-------- INPUT MATERIAL --------

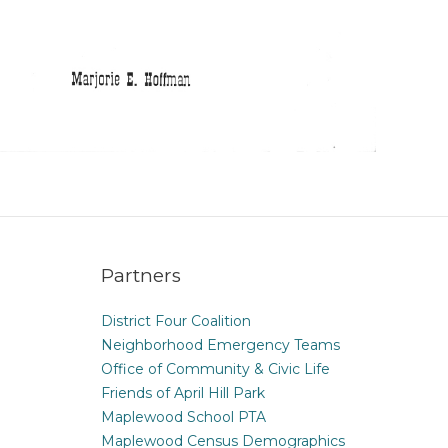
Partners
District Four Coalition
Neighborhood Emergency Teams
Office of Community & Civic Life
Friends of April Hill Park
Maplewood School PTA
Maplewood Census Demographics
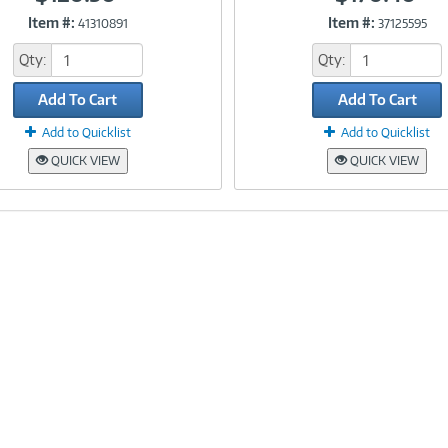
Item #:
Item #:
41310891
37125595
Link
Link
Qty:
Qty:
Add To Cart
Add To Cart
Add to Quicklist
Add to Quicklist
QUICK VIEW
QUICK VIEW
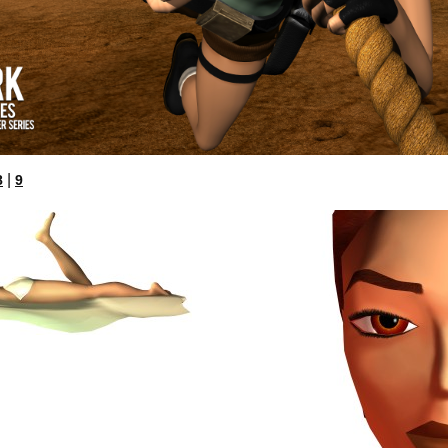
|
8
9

--------
-------- INPUT MATERIAL --------

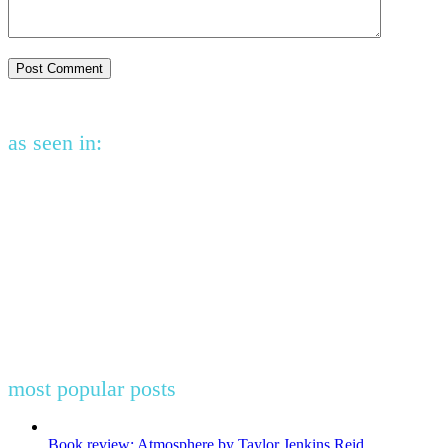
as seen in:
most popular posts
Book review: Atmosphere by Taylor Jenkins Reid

--------
-------- INPUT MATERIAL --------

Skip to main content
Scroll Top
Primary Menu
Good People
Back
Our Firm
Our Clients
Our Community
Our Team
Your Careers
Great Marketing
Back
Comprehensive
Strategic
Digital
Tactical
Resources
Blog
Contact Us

--------

Go through the entries above and copy out every line that includes the word "Community".

SOLUTION »
Office of Community & Civic Life
Our Community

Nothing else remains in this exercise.